Per ottenere questi risultati, avvezzo a saccheggiare intere biblioteche durante la preparazione di un film, Kubrick chiese la consulenza di 65 società, circondandosi inoltre di trentacinque collaboratori tra artisti e progettisti, una ventina di esperti di effetti speciali, insieme a uno staff di consulenti scientifici (secondo quanto riportato da Jeremy Bernstein durante la sua permanenza sul set del film, ora raccolta in Stanley Kubrick. Non ho risposte semplici, Minimum fax, 2007). Tra loro, si trovava anche Harry Lange, designer e scenografo per l’esercito degli Stati Uniti di origine tedesca. Lange aveva disegnato astronavi per la NASA e la sua presenza fu determinante nella progettazione di quelle tecnologie futuristiche con cui Kubrick immaginò un futuro in parte non troppo lontano. Tra queste i liquipack, contenenti i cibi liquidi mangiati dagli astronauti, un sistema telefonico di videochiamate e i Newspad, anticipatori dei moderni tablet disegnati in collaborazione con IBM. La più grande invenzione di tutte resta il computer di bordo HAL 9000, uno dei villain più inquietanti e al tempo stesso commuoventi che il cinema ricordi.
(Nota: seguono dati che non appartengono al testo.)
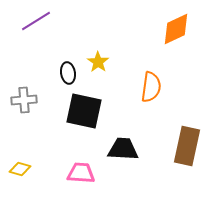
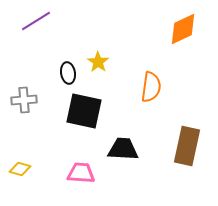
orange diamond: moved 7 px right
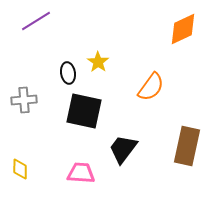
orange semicircle: rotated 28 degrees clockwise
black trapezoid: rotated 56 degrees counterclockwise
yellow diamond: rotated 75 degrees clockwise
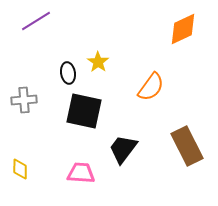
brown rectangle: rotated 39 degrees counterclockwise
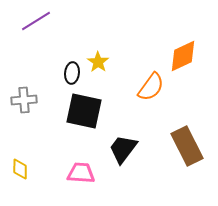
orange diamond: moved 27 px down
black ellipse: moved 4 px right; rotated 15 degrees clockwise
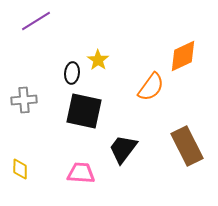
yellow star: moved 2 px up
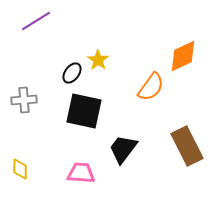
black ellipse: rotated 30 degrees clockwise
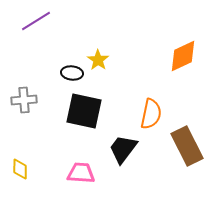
black ellipse: rotated 60 degrees clockwise
orange semicircle: moved 27 px down; rotated 24 degrees counterclockwise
L’occhio e la voce di HAL si impressero così tanto nell’immaginario comune che nel 1999 l’intelligenza artificiale di 2001 divenne il protagonista di uno spot della Apple, per promuovere l’affidabilità dei Macintosh contro i pericoli del Millennium Bug (qui sotto il video). Il consulente più assiduo, soprattutto riguardo agli aspetti contenutistici, fu però Arthur C. Clarke, autore del romanzo 2001: Odissea nello spazio scritto insieme al regista durante la lavorazione del film.

2001 ha cambiato per sempre i canoni della fantascienza, sancendo un prima e un dopo, spianando la strada al cinema fantascientifico dei successivi cinquant’anni, inevitabilmente debitore, da Solaris (1972) a Incontri ravvicinati del terzo tipo (1977), da Gravity (2013) a Interstellar (2014). Ma Kubrick non ha solo alimentato l’immaginario cinematografico con sequenze di immediato impatto, destinate a essere ricordate per la loro pregnanza. Kubrick ha dovuto pensare lo spazio per la prima volta e trovare un linguaggio cinematografico adatto alle sue leggi, per poi scagliarci tra le sue profondità e in esse lasciarci smarrire come corpi alla deriva, nel silenzio.